Preminger's title tune has no words either but with trumpeter Jason Palmer, bassist Kim Cass and drummer Ian Froman, Preminger's sax wails, groans, moans and conveys a similar sense, maybe not of death this time, but certainly of human frailty.
This is one unique project: The "Hard Times Killin' Floor Blues" of Skip James [1902-1969] is turned into a mélange of prog-jazz. James, son of a Mississippi bootlegger, recorded some classic minor-key blues in 1931 but The Great Depression killed off his career and he faded into obscurity until the 1960s when the folk and blues boom on college campuses nationwide made him a star again upon being rediscovered. British bands Cream and Deep Purple covered him, and he happily enjoyed fame at festivals and clubs, as the baby boomer generation yearned for the real thing. Too bad he never made it out of '60s alive. He died in 1969 Philadelphia at 67.
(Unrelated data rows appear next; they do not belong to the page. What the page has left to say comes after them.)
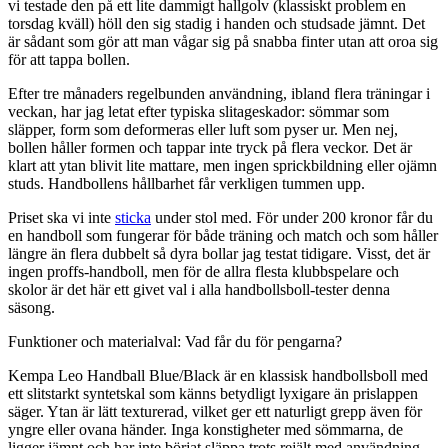
vi testade den på ett lite dammigt hallgolv (klassiskt problem en
torsdag kväll) höll den sig stadig i handen och studsade jämnt. Det
är sådant som gör att man vågar sig på snabba finter utan att oroa sig
för att tappa bollen.
Efter tre månaders regelbunden användning, ibland flera träningar i
veckan, har jag letat efter typiska slitageskador: sömmar som
släpper, form som deformeras eller luft som pyser ur. Men nej,
bollen håller formen och tappar inte tryck på flera veckor. Det är
klart att ytan blivit lite mattare, men ingen sprickbildning eller ojämn
studs. Handbollens hållbarhet får verkligen tummen upp.
Priset ska vi inte
sticka
under stol med. För under 200 kronor får du
en handboll som fungerar för både träning och match och som håller
längre än flera dubbelt så dyra bollar jag testat tidigare. Visst, det är
ingen proffs-handboll, men för de allra flesta klubbspelare och
skolor är det här ett givet val i alla handbollsboll-tester denna
säsong.
Funktioner och materialval: Vad får du för pengarna?
Kempa Leo Handball Blue/Black är en klassisk handbollsboll med
ett slitstarkt syntetskal som känns betydligt lyxigare än prislappen
säger. Ytan är lätt texturerad, vilket ger ett naturligt grepp även för
yngre eller ovana händer. Inga konstigheter med sömmarna, de
ligger jämnt och har inte börjat släppa trots rejält med användning.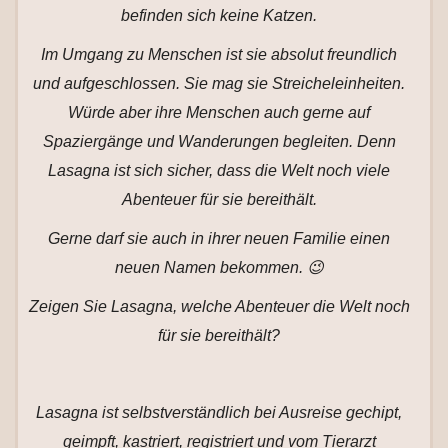
befinden sich keine Katzen.
Im Umgang zu Menschen ist sie absolut freundlich
und aufgeschlossen. Sie mag sie Streicheleinheiten.
Würde aber ihre Menschen auch gerne auf
Spaziergänge und Wanderungen begleiten. Denn
Lasagna ist sich sicher, dass die Welt noch viele
Abenteuer für sie bereithält.
Gerne darf sie auch in ihrer neuen Familie einen
neuen Namen bekommen. 😉
Zeigen Sie Lasagna, welche Abenteuer die Welt noch
für sie bereithält?
Lasagna ist selbstverständlich bei Ausreise gechipt,
geimpft, kastriert, registriert und vom Tierarzt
Blind Lemon Jefferson would turn over in his grave if he heard his 1927 "Black Snake Moan" turned into a joyous New Orleans-styled romp. They say Blind Lemon froze to death on the streets of Chicago in 1929 at the age of 36.
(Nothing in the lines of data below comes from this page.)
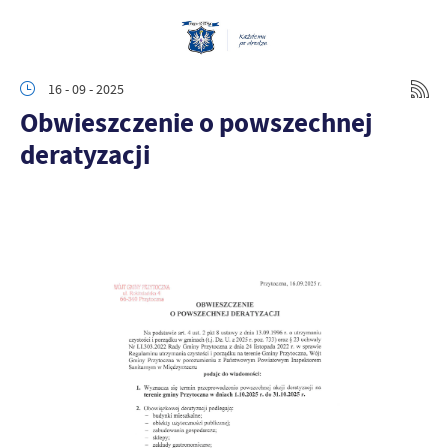
16 - 09 - 2025
Obwieszczenie o powszechnej
deratyzacji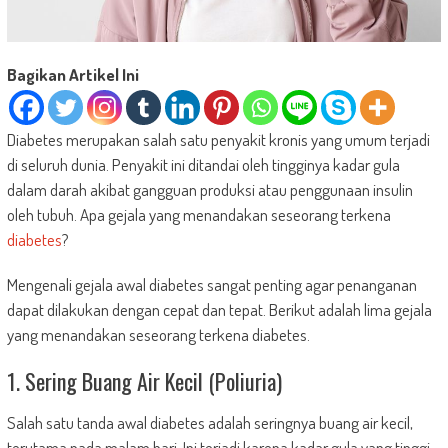
Bagikan Artikel Ini
Diabetes merupakan salah satu penyakit kronis yang umum terjadi
di seluruh dunia. Penyakit ini ditandai oleh tingginya kadar gula
dalam darah akibat gangguan produksi atau penggunaan insulin
oleh tubuh. Apa gejala yang menandakan seseorang terkena
diabetes
?
Mengenali gejala awal diabetes sangat penting agar penanganan
dapat dilakukan dengan cepat dan tepat. Berikut adalah lima gejala
yang menandakan seseorang terkena diabetes.
1. Sering Buang Air Kecil (Poliuria)
Salah satu tanda awal diabetes adalah seringnya buang air kecil,
terutama pada malam hari. Ini terjadi karena kadar gula yang tinggi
As one listens to these blues classics done up for the very first time in this way (I dare any reader to prove me wrong), one gets a sense of deep and overpowering blues spirit which, as any historian will tell you, was the way slaves made themselves feel better about their sordid condition. They sang the blues. So blues does not bring one down; conversely, blues brings on an uplifting condition. Blues like this, though, is more of an intellectual exercise.
Dig Robert Johnson's "Love In Vain." It was Mick Jagger who turned my 18-year-old soul onto this song in 1969 as covered by the Stones. Originally recorded in 1936 by the man who is said to have actually sold his soul to the devil at the crossroads for fame and fortune only to die months later at 27 by the hand of a jealous husband (with whose wife Johnson was having an affair), Preminger's jazz version is respectfully mournful, his sax crying and pleading over love still being in vain.
When Mississippi John Hurt [1892-1966] recorded "I Shall Not Be Moved," it was filled with righteous indignation. The song seemed to have a life of its own and wound up being a musical staple of the civil rights movement. Preminger uses it to close out the CD on a very spiritual and uplifting note.
Noah Preminger is not finished. He will also have a different quartet recording released later this year with legendary drummer Billy Hart, guitarist Ben Monder and bassist John Patitucci on the vinyl-only French label Newvelle.